Artikel Tentang Amalan-Amalan Sunnah 10 Hari Pertama Di Bulan Dzulhijjah

Kedatangan bulan dzulhijjah sebagai bulan istimewakan, tentu membuat banyak umat islam merasa gembira dengan kehadirannya apalagi dzulhijjah ini tidak hanya menjadi bulan di unggulkan tetapi juga di dalamnya memiliki banyak keistimewaan serta keunngulan yang tidak ada di bulan lainnnya, seperti contoh adanya penyembelihan hewan qurban.

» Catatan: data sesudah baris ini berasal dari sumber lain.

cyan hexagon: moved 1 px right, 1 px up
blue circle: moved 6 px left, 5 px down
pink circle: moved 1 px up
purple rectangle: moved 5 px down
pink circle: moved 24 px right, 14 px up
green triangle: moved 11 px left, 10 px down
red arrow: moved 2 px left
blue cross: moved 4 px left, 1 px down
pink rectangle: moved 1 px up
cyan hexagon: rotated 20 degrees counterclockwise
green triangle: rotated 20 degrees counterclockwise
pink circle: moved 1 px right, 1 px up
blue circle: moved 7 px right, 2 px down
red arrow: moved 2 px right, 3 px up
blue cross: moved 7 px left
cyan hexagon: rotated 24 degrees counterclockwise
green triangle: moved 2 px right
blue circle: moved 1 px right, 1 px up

Namun selain itu juga bulan dzulhijjah ini memiliki keutamaan-keutamaan lebih, jika di isi dengan amalan-amalan sunnah bahkan beberapa keterangan menyebutkan amalan tersebut di bulan dzulhijjah memiliki pahala lebih besar contoh seperti Puasa idul adha yang di sebut dengan puasa arafah dan tarwiyah

Amalan-amalan tersebut akan menjadi salah satu sarana yang baik untuk berinteraksi antara hamba dengan tuhannya, yang mana nantinya selain lebih bisa mendekatkan dirinya kepada allah tetapi juga akan mendapatkan kasih sayang rahmat dan ridhanya yang mana hal tersebut akan membawa dia kepada surganya allah.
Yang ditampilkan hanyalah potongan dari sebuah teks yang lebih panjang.